The use of peripheral blood leukocytes in the genetic diagnosis of HCM has been in use since Rosenzweig et al31 first reported the presence of β-myosin heavy chain transcripts in circulating blood lymphocytes and showed its use in preclinical diagnosis. In the initial publications of MYBPC3-associated HCM, both normal and mutated transcripts were observed in blood lymphocytes of patients with MYBPC3 mutations5, 6 and comparison of the transcripts present in both blood and cardiac tissue of a patient with an exon 31 donor splice site mutation of MYBPC3 revealed that the same mRNA species could be observed.4 The c.906−36G>A, c.906−1G>C, c.1224−19G>A and c.1224−2A>G mutations were all demonstrated to cause aberrant transcripts, and no use of alternative splice sites was detected in the examined exons 10 and 14 of the two controls.

All mutations in the studied regions seemed to be associated with mild and late-onset hypertrophy, and only in the case of c.906−1G>C together with the missense mutation V1125M, in itself seemingly benign, did the patient appear to present with severe hypertrophy. Cardiac biopsies were not available, and therefore the outcomes of the mutations both at the RNA and protein levels remain speculative. A recent report by Sarikas et al32 demonstrated the impairment of the ubiquitin-protease system (UPS) of truncated cardiac MYBPC potentially resulting in competitive inhibition of other UPS substrates.
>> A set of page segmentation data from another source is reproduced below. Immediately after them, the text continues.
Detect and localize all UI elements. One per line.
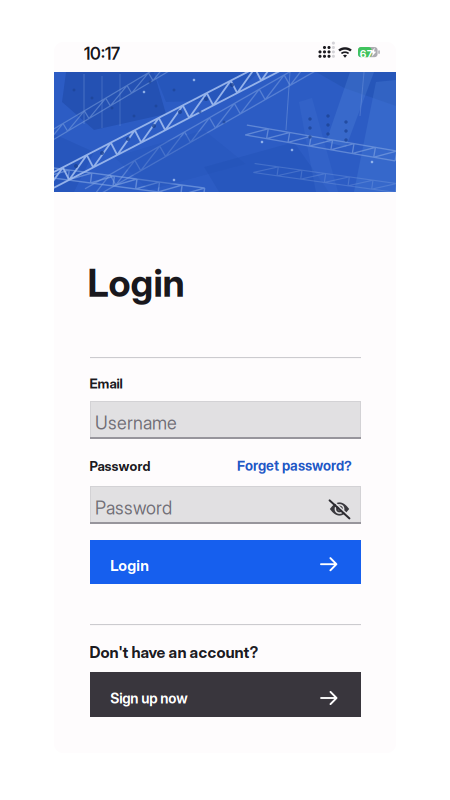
button[interactable]: Sign up now — [90, 672, 361, 717]
staticText: Password — [95, 497, 172, 519]
staticText: Email — [90, 376, 122, 392]
staticText: 10:17 — [84, 43, 120, 64]
button[interactable]: Login — [90, 540, 361, 584]
staticText: Password — [90, 458, 150, 474]
button[interactable]: Username — [90, 401, 361, 439]
staticText: 67 — [360, 48, 373, 60]
button[interactable]: Password — [90, 486, 361, 524]
staticText: Login — [88, 260, 184, 306]
staticText: Username — [95, 412, 177, 434]
button[interactable]: Forget password? — [237, 458, 352, 474]
staticText: Sign up now — [110, 690, 187, 707]
staticText: Don't have an account? — [90, 643, 258, 662]
staticText: Forget password? — [237, 458, 352, 474]
staticText: Login — [110, 557, 149, 575]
It should also be noted that NMD should remove transcripts with PTCs that are upstream of the NMD boundary, which is located 50–55 bases 5′ of the last exon–exon junction.33 There are, however, examples of different levels of degradation of nonsense mRNA in various cell types,34 making it unclear to what extent nonsense transcripts are degraded as well as the amount of residual mRNA. Both mechanisms should, by the way of degradation of either mRNA or protein, result in haploinsufficiency, and of any residual truncated cardiac MYBPC only the exon 14 mutations would retain a complete MYBPC motif (S2-binding). The MYBPC3 N-terminus interaction with the S2 region of myosin (Kd of 5 μ M)35 is such that low levels of truncated protein should be insufficient to compete with normal filament-associated protein.36 Therefore, any damage of a potential poisonous peptide would be limited.
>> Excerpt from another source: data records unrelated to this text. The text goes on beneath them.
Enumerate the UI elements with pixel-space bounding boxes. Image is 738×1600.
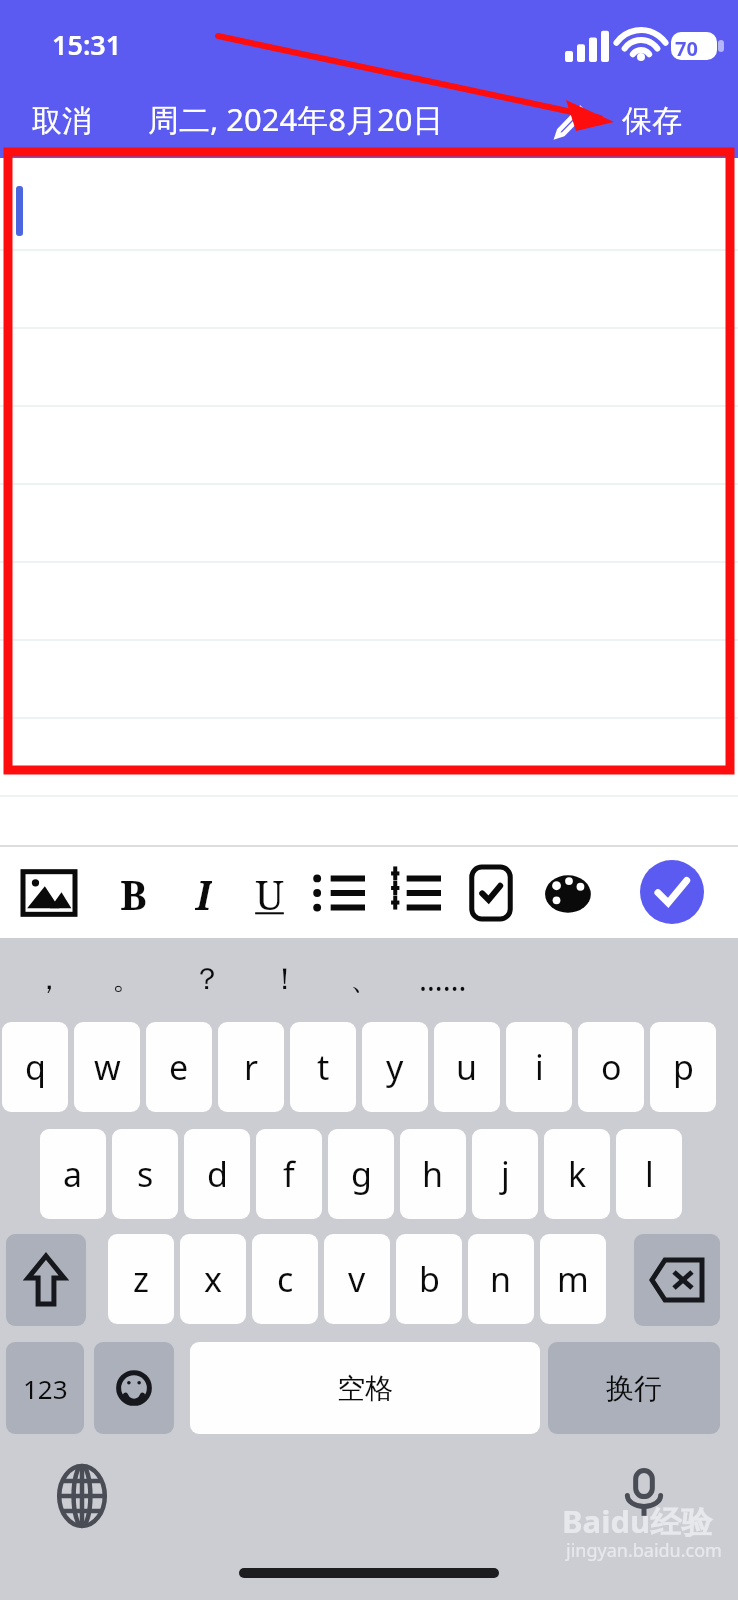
button[interactable]: Backspace <box>634 1234 720 1326</box>
button[interactable]: b <box>396 1234 462 1324</box>
staticText: U <box>255 867 284 919</box>
staticText: j <box>501 1151 510 1197</box>
staticText: d <box>207 1151 228 1197</box>
staticText: p <box>673 1044 694 1090</box>
button[interactable]: Insert image <box>18 862 80 924</box>
staticText: v <box>348 1256 366 1302</box>
button[interactable]: c <box>252 1234 318 1324</box>
staticText: n <box>490 1256 512 1302</box>
button[interactable]: w <box>74 1022 140 1112</box>
button[interactable]: 保存 <box>614 98 690 144</box>
button[interactable]: m <box>540 1234 606 1324</box>
button[interactable]: Change keyboard <box>44 1458 120 1534</box>
button[interactable]: n <box>468 1234 534 1324</box>
staticText: I <box>195 867 212 919</box>
button[interactable]: …… <box>408 948 478 1010</box>
staticText: 70 <box>675 35 698 62</box>
button[interactable]: q <box>2 1022 68 1112</box>
button[interactable]: l <box>616 1129 682 1219</box>
button[interactable]: Emoji <box>94 1342 174 1434</box>
button[interactable]: 换行 <box>548 1342 720 1434</box>
staticText: m <box>557 1256 589 1302</box>
staticText: g <box>351 1151 372 1197</box>
button[interactable]: i <box>506 1022 572 1112</box>
staticText: e <box>169 1044 189 1090</box>
button[interactable]: k <box>544 1129 610 1219</box>
staticText: 123 <box>23 1371 68 1406</box>
button[interactable]: 。 <box>92 948 162 1010</box>
staticText: c <box>277 1256 294 1302</box>
staticText: y <box>386 1044 404 1090</box>
staticText: q <box>25 1044 46 1090</box>
button[interactable]: a <box>40 1129 106 1219</box>
button[interactable]: Bold <box>102 862 164 924</box>
staticText: 换行 <box>606 1371 662 1406</box>
button[interactable]: x <box>180 1234 246 1324</box>
staticText: Baidu经验 <box>562 1500 713 1542</box>
staticText: 。 <box>112 960 142 998</box>
button[interactable]: o <box>578 1022 644 1112</box>
button[interactable]: Colors <box>538 862 600 924</box>
staticText: …… <box>419 959 467 1000</box>
button[interactable]: Underline <box>238 862 300 924</box>
staticText: z <box>133 1256 149 1302</box>
staticText: w <box>94 1044 121 1090</box>
staticText: 保存 <box>622 102 682 140</box>
button[interactable]: 123 <box>6 1342 84 1434</box>
staticText: a <box>63 1151 83 1197</box>
button[interactable]: Shift <box>6 1234 86 1326</box>
button[interactable]: 取消 <box>24 98 100 144</box>
staticText: 取消 <box>32 102 92 140</box>
button[interactable]: f <box>256 1129 322 1219</box>
button[interactable]: r <box>218 1022 284 1112</box>
staticText: k <box>568 1151 587 1197</box>
button[interactable]: s <box>112 1129 178 1219</box>
button[interactable]: p <box>650 1022 716 1112</box>
button[interactable]: u <box>434 1022 500 1112</box>
button[interactable]: 空格 <box>190 1342 540 1434</box>
button[interactable]: g <box>328 1129 394 1219</box>
button[interactable]: Voice input <box>604 1454 684 1534</box>
staticText: ， <box>34 960 64 998</box>
staticText: b <box>419 1256 440 1302</box>
staticText: 空格 <box>337 1371 393 1406</box>
button[interactable]: z <box>108 1234 174 1324</box>
staticText: ！ <box>270 960 300 998</box>
button[interactable]: e <box>146 1022 212 1112</box>
button[interactable]: Bulleted list <box>308 862 370 924</box>
staticText: 15:31 <box>52 26 122 63</box>
staticText: h <box>422 1151 444 1197</box>
button[interactable]: Italic <box>172 862 234 924</box>
button[interactable]: j <box>472 1129 538 1219</box>
staticText: jingyan.baidu.com <box>566 1538 722 1563</box>
button[interactable]: h <box>400 1129 466 1219</box>
button[interactable]: 、 <box>330 948 400 1010</box>
button[interactable]: y <box>362 1022 428 1112</box>
button[interactable]: ！ <box>250 948 320 1010</box>
staticText: i <box>535 1044 544 1090</box>
staticText: f <box>283 1151 295 1197</box>
button[interactable]: t <box>290 1022 356 1112</box>
staticText: ？ <box>192 960 222 998</box>
button[interactable]: Numbered list <box>384 862 446 924</box>
staticText: 、 <box>350 960 380 998</box>
button[interactable]: Edit title <box>548 100 592 144</box>
button[interactable]: v <box>324 1234 390 1324</box>
staticText: t <box>317 1044 330 1090</box>
staticText: u <box>456 1044 478 1090</box>
button[interactable]: Checklist <box>460 862 522 924</box>
staticText: s <box>137 1151 154 1197</box>
staticText: o <box>601 1044 622 1090</box>
button[interactable]: d <box>184 1129 250 1219</box>
button[interactable]: Confirm <box>640 860 704 924</box>
button[interactable]: ， <box>14 948 84 1010</box>
button[interactable]: ？ <box>172 948 242 1010</box>
staticText: l <box>645 1151 654 1197</box>
staticText: x <box>204 1256 222 1302</box>
staticText: 周二, 2024年8月20日 <box>148 98 444 140</box>
staticText: B <box>120 867 147 919</box>
staticText: r <box>244 1044 259 1090</box>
In a clinical genetic setting, the discovery of a mutation prompts three questions: (1) Is the mutation known? (2) Does it co-segregate with the disease in the family? and (3) Is it a conserved residue? We have demonstrated that the use of in silico methods together with the stabilization and long-term storage of peripheral blood leukocytes for later use in RNA studies is useful tool to evaluate the potential effects of mutations on pre-mRNA splicing. Therefore, the practice of drawing blood in RNA-stabilizing solutions should be at least considered when performing genetic screening or beginning larger screening studies. The presence of disease-causing mutations at positions up to 36 nt from the coding regions of MYBPC3 has only been discovered due to the current positioning of PCR primers, and this warrants further examination of intronic variation and has implications for the general approach to genetic screening. Characterization of the regulation involved in micro exon splicing in MYBPC3, as well as TNNT2 and TNNI3, could aid future mutation studies in the correct identification of potential disease-causing mutations. Particularly, identifying to what extent downstream intronic elements or adjacent exons regulate micro exon splicing in MYBPC3 would provide further insights. An understanding of this mechanism could also aid in the improved in silico prediction of micro-exons and provide further knowledge on the occurrence of micro-exons in other genes. In MYBPC3-associated HCM, we suspect that haploinsufficiency is one of the main causes of disease. Therefore, a detailed study of the almost 17 kb of intronic sequence of MYBPC3 seems a natural step in the genetic diagnosis of HCM as opposed to the screening of novel candidate genes.